Море морем, но когда началась Гражданская война, у неё появилась мысль похлеще: она отправилась на Восток и взялась выхаживать раненых. Ну, это-то у неё должно было здорово получаться, ведь при мужской силище и выносливости у моей сёстры было мягкое женское сердце, все беды с ней происходили именно из-за него. Тогда-то Кэролайн втрескалась в одного парня, которого повстречала в госпитале близ Вашингтона, округ Колумбия — вот ведь как далеко она забралась!
Парень не был раненым, а, судя по всему, был санитаром и работал с ней бок о бок. По словам сёстры, был он малый застенчивый и культурный настолько, что в свободное время кропал стихи, это же удавиться можно!
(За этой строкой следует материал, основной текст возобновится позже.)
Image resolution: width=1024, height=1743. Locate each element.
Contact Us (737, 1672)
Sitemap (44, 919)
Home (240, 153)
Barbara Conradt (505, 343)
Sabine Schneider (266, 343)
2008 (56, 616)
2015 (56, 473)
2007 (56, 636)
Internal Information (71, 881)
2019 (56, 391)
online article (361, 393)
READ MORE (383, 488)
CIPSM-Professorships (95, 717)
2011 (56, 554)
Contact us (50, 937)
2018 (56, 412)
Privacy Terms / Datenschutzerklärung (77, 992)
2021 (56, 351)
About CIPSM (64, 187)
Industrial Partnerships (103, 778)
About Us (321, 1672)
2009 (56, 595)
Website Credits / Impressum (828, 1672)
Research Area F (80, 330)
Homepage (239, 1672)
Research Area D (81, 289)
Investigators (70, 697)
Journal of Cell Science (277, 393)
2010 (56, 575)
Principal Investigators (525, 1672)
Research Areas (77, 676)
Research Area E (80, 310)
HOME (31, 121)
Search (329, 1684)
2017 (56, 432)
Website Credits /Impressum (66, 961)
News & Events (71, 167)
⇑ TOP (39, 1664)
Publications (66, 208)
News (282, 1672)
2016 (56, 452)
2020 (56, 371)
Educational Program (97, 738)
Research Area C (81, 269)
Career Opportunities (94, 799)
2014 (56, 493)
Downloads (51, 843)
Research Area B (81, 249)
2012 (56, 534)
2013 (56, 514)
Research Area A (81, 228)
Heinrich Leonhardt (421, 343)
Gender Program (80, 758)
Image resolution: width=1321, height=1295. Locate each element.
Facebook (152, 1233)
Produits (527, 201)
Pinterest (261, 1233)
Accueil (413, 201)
Она чувствовала, что парень отвечает ей взаимностью, ведь он давал ей почитать кое-какие стишки, а в них было полным-полно разных страстей-мордастей. И, хотя он ей прямо об этом не говорил, но Кэролайн догадывалась, что стихи те посвящены ей, и они вместе купали и бинтовали этих несчастных и страдания их как бы укрепляли их любовь друг к другу, ну и так далее… Не вижу особого смысла в том, чтобы пересказывать эту историю, а суть её вот в чем. Когда этот парень убедился в том, что Кэролайн втрескалась в него по уши, он ей признался в любви… к курчавому мальчишке-барабанщику, которому осколком оцарапало розовое плечико!
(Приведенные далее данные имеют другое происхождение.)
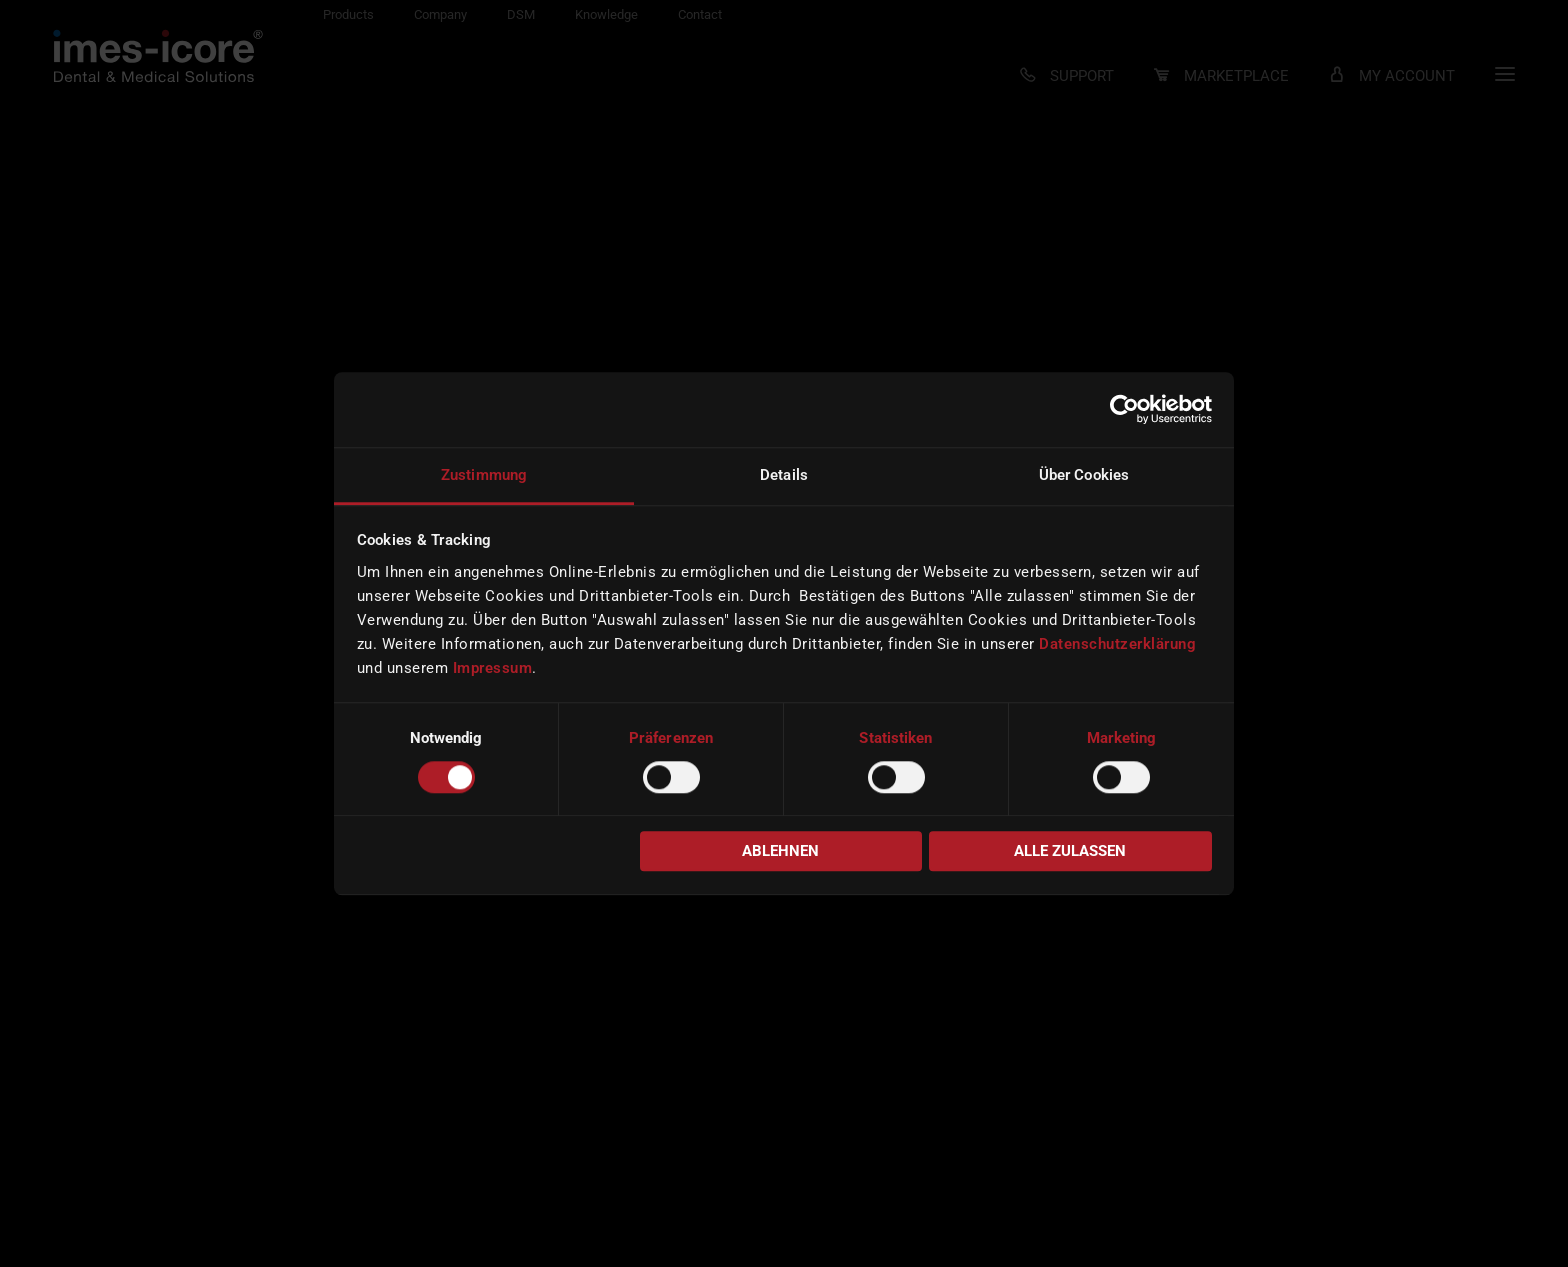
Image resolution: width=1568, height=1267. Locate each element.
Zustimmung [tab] (484, 475)
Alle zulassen (1070, 852)
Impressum (493, 668)
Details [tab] (784, 475)
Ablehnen (780, 852)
А до того момента моей сестре и в голову не приходило поинтересоваться, почему это такой здоровый парень подался добровольно выносить горшки, хотя мог запросто отправиться на поле сражения. Я прекрасно помню, как его зовут, вот только называть это имя не собираюсь, потому как оно достаточно известно благодаря его стихам. Просто я не хочу портить людям удовольствие от чтения этих стихов, вот в чём дело, если, конечно, их кто-нибудь читает.